(DATA SUPPLIED Opens)

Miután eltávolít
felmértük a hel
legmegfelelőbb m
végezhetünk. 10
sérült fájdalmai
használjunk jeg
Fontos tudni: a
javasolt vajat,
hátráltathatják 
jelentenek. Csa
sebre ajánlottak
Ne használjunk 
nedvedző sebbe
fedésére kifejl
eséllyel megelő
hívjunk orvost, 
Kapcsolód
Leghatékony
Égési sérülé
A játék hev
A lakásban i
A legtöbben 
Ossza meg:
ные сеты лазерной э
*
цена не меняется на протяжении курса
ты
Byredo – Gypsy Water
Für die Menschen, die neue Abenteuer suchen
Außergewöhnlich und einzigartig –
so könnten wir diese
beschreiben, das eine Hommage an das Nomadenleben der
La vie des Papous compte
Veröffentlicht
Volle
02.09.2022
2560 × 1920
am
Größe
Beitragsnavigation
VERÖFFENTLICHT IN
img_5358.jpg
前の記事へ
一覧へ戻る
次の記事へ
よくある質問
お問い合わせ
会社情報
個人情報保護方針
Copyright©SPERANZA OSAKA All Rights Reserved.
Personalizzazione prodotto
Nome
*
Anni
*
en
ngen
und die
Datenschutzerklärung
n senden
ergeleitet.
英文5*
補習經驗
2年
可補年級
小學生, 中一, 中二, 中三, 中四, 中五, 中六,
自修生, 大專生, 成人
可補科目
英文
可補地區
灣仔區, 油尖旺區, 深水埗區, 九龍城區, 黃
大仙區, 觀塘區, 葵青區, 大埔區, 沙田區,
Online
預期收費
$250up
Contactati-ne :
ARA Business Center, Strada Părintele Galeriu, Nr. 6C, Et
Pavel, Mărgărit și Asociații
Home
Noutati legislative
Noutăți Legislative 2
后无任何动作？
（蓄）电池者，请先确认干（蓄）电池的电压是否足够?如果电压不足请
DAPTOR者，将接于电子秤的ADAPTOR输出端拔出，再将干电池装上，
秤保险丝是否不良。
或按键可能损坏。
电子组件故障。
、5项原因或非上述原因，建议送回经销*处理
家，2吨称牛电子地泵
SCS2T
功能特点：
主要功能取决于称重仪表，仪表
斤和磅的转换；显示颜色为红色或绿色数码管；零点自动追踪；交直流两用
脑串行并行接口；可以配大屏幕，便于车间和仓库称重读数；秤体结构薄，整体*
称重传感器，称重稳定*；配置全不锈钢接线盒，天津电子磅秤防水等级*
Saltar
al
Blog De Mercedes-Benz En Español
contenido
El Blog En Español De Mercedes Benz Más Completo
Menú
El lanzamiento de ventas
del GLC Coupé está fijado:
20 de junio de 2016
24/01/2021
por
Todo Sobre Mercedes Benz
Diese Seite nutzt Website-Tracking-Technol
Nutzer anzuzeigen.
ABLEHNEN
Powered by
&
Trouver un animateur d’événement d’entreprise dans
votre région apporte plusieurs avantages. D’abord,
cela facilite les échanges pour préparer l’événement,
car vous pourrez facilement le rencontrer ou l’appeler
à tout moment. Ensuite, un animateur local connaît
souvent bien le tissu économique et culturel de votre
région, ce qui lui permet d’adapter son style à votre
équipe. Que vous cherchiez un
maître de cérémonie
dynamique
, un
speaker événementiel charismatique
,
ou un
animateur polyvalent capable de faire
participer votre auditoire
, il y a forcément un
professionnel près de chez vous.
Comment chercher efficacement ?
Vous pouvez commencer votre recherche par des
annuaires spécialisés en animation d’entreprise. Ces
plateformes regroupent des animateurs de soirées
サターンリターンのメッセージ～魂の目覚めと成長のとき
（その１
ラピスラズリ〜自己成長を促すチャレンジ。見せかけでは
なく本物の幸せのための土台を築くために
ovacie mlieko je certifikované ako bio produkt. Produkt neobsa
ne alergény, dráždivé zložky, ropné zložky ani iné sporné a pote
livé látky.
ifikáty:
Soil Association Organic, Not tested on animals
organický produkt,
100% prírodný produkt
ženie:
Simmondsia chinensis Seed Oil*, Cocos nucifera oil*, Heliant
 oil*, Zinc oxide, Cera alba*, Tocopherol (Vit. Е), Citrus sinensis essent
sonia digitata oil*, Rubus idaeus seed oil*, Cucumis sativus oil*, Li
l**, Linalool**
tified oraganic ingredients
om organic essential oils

(DATA SUPPLIED Closes)

*TASK GOAL*: Go through the records above and copy every line holding the word "Español".

*SOLUTION*:
Blog De Mercedes-Benz En Español
El Blog En Español De Mercedes Benz Más Completo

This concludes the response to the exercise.